• _EXERCISE DATA_

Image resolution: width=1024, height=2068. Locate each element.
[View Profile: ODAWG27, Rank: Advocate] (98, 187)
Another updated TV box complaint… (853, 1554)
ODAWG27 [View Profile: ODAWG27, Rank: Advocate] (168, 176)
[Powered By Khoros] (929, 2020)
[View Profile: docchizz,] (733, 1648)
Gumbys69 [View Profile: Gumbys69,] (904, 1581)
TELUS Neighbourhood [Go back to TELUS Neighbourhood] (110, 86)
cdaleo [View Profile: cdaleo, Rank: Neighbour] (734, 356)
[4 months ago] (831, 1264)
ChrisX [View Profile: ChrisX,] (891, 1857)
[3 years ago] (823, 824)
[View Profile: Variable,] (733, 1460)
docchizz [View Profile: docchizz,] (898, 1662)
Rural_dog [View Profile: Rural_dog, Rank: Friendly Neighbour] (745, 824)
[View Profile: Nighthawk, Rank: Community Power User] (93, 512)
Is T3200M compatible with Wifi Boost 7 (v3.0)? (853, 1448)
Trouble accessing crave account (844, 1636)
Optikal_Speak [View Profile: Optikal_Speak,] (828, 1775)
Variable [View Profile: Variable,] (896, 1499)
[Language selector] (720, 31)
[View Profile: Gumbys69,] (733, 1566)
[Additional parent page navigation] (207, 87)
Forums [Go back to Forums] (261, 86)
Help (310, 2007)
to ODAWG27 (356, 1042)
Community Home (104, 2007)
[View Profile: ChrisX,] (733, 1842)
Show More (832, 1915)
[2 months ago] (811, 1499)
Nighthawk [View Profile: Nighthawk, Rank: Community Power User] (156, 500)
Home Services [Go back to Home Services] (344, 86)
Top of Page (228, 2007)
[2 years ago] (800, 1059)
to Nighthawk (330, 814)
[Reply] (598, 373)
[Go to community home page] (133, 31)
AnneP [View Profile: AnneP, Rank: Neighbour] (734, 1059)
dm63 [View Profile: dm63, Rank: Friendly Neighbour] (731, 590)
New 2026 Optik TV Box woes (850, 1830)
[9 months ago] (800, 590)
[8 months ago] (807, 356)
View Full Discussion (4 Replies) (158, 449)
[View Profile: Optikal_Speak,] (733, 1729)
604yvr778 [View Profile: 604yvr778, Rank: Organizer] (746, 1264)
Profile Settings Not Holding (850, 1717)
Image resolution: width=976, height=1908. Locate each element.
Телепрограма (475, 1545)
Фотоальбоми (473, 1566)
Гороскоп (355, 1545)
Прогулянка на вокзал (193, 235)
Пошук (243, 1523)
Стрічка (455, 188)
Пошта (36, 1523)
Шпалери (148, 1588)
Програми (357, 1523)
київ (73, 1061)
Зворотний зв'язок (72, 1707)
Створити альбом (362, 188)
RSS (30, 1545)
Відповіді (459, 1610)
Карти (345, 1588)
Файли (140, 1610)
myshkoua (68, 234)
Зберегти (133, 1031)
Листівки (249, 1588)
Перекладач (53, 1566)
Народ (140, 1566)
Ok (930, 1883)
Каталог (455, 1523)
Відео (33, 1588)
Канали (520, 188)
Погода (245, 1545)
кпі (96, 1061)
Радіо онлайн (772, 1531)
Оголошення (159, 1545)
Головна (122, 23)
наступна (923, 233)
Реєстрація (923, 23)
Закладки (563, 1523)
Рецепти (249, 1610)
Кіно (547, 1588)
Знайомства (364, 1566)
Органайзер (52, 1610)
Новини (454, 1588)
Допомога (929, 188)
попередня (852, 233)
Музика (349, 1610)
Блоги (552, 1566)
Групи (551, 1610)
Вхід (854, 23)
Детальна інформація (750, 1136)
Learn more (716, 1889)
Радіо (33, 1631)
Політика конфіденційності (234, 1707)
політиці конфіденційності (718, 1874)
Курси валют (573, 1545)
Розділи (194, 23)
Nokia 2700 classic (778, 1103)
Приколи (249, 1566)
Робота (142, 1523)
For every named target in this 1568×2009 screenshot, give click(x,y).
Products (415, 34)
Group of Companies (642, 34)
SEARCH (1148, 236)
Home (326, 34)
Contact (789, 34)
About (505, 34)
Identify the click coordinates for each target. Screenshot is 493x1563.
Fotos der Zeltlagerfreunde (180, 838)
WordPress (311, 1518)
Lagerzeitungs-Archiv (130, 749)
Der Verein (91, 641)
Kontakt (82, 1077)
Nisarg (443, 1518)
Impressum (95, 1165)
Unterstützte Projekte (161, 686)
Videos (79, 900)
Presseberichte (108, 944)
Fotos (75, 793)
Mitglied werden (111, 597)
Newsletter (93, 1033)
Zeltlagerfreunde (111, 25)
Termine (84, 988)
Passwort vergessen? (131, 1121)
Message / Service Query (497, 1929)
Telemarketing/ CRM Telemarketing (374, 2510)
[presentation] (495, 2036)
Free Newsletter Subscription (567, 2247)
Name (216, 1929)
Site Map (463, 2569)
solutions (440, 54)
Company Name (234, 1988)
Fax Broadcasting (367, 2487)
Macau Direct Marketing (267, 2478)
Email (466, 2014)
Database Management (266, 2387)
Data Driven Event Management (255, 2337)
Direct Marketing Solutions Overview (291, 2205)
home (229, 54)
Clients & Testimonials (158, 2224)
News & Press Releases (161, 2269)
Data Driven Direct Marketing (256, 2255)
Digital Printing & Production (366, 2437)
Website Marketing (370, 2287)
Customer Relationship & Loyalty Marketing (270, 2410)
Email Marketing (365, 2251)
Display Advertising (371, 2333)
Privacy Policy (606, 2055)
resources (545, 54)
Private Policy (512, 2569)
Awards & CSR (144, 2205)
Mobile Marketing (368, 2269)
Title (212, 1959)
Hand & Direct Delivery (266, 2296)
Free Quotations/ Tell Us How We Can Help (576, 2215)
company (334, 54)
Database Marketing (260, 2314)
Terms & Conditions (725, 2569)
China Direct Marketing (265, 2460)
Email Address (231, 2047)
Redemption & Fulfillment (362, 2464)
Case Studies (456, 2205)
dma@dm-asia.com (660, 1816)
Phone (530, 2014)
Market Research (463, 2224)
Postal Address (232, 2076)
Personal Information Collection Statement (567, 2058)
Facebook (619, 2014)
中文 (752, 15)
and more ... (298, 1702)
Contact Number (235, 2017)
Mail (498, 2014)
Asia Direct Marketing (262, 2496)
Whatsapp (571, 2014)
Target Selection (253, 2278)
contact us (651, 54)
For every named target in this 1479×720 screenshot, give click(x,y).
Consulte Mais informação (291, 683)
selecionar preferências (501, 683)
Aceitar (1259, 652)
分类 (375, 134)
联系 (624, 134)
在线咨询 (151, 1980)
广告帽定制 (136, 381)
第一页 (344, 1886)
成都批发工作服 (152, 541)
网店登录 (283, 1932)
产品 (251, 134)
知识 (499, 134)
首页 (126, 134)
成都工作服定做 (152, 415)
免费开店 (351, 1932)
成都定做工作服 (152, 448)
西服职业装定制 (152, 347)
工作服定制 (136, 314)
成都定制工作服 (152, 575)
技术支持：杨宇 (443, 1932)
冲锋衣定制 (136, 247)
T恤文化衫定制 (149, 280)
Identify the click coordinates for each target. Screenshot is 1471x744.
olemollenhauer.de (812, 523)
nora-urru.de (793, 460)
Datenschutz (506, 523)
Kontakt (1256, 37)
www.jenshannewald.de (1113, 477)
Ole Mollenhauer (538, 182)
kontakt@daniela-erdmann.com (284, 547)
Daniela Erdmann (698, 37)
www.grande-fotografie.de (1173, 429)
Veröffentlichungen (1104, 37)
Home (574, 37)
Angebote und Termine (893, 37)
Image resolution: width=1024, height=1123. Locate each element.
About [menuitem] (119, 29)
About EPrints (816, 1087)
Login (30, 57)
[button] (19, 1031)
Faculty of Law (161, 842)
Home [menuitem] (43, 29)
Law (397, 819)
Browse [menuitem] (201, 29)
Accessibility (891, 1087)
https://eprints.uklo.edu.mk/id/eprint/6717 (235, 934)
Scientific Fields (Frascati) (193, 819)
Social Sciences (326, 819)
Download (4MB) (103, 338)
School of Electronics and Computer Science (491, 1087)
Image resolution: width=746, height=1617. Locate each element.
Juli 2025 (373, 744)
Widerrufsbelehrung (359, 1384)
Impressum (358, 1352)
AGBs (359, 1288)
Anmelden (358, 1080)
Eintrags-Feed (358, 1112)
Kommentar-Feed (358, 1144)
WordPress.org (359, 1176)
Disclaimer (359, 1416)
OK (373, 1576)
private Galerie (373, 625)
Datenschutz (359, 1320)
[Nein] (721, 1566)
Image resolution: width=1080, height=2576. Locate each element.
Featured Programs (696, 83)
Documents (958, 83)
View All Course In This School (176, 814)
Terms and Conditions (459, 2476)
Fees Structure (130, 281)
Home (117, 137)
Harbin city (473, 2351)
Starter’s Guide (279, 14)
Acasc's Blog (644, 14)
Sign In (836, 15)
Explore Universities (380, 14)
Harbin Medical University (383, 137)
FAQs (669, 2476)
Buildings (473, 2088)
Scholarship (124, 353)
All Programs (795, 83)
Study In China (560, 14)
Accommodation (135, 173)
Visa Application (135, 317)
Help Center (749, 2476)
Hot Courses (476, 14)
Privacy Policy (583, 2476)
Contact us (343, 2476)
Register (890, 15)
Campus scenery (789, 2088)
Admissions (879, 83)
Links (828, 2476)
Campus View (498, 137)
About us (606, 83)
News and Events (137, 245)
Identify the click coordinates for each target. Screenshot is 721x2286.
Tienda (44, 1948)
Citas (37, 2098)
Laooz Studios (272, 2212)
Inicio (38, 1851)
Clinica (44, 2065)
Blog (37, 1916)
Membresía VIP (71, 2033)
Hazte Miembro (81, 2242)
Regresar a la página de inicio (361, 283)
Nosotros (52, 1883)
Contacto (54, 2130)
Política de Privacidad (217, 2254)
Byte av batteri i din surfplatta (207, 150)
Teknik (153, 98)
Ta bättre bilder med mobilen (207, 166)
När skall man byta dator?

• _TASK DIRECTIONS_
The lines above that include "height" should each be listed.

• _SOLUTION TO THIS TASK_
Image resolution: width=1024, height=2068. Locate each element.
Image resolution: width=976, height=1908. Locate each element.
Image resolution: width=1024, height=1123. Locate each element.
Image resolution: width=746, height=1617. Locate each element.
Image resolution: width=1080, height=2576. Locate each element.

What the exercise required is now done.